Moving to the substance of the proposal, we have to place this in context. There is already a structure in place in this jurisdiction to monitor convicted sex offenders with a designated Garda inspector in each Garda division having responsibility. As stated earlier, under Children First guidelines, if the Garda become aware of any danger to a child it notifies the HSE which is empowered to carry out a number of activities, including approaches to parents and organisations. While there is no formal scheme in place, there is nothing to stop any individual making inquiries with the Garda about an individual who may pose a threat to their children.
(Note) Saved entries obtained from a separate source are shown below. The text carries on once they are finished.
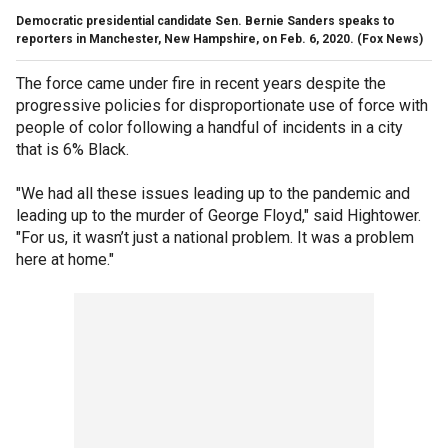
Democratic presidential candidate Sen. Bernie Sanders speaks to
reporters in Manchester, New Hampshire, on Feb. 6, 2020. (Fox News)
The force came under fire in recent years despite the
progressive policies for disproportionate use of force with
people of color following a handful of incidents in a city
that is 6% Black.
"We had all these issues leading up to the pandemic and
leading up to the murder of George Floyd," said Hightower.
"For us, it wasn’t just a national problem. It was a problem
here at home."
The explanatory memorandum to the Bill states that the scheme is modelled on "Sarah's Law", to which Deputy Naughten referred and which operates in the UK through the child sex offender disclosure scheme. Despite being referred to as "Sarah's Law" in the UK, the scheme in question is not a statutory scheme but an administrative scheme that formalised on a national level what would be regarded as good practice in child protection throughout the different police services in the UK. It was first piloted in the UK in 2008 before being extended nationally. The UK scheme is tied into the multi-agency public protection arrangements for the management of sex offenders and is not a stand-alone approach or scheme. Two questions immediately arise. Why do we need an elaborate statutory scheme here if one is not required in the UK? More importantly, why should we focus on just one aspect of the monitoring set up in the UK and not look at the bigger picture?
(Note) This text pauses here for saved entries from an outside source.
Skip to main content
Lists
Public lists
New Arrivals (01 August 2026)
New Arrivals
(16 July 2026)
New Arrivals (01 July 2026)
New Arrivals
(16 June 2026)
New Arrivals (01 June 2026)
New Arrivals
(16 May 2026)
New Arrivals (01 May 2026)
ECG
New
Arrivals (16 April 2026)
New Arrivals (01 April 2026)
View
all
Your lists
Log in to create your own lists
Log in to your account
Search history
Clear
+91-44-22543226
The Department of Justice and Equality carried out an extensive review of the management of sex offenders in this jurisdiction. It involved a series of consultative meetings with the front-line justice services involved, including the Garda, the Prison Service and the Probation Service, to look at the issue of the threat posed by sex offenders. In particular, there were detailed discussions about what legislative changes would bring a practical benefit to improving the management of the risk posed by sex offenders. Arising from these internal reflections, a comprehensive document entitled The Management of Sex Offenders - A Discussion Document was published in January 2009. Among other things, it looked at best practice in other jurisdictions. A discussion forum was arranged and oral and written submissions invited and received. The outcome of that consultative process was published on the Department's website in September 2010.

There was a high level of engagement by bodies dealing with the victims of crime and a general consensus as to the best approach.
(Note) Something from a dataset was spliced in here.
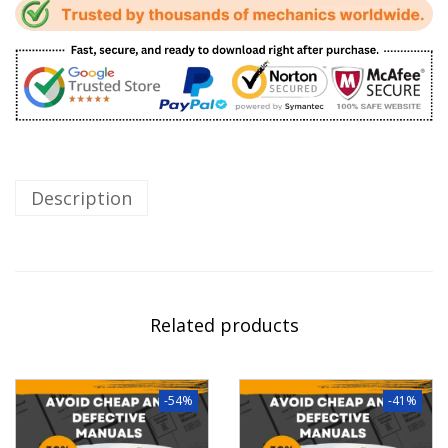
Description
Related products
-54%
-41%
Currently, 344 sex offenders are in prison, of whom 103 will be released in 2013 and 99 in 2014. Not all sex offenders pose the same level of threat on release and that has to be taken into account. Indeed, the recidivism rate for sex offenders is lower than for the average offender. The most-up-to date study shows an average recidivism rate of 62.3% within three years for prisoners. The rate for sex offenders was much lower, with fewer than 5% committing a further sexual offence within the three year study period. More sex offenders are participating in the building better lives programme in prison. We are seeing some success as a result of this programme.

I thank Deputy Naughten for introducing the Bill. He has obtained support for what he wants to do in his discussions with the Minister, Deputy Shatter, and from my contribution because we agree that the issue has been left in abeyance for too long and must now be addressed. The approach we are taking incorporates many aspects of his Bill into a wider piece of legislation.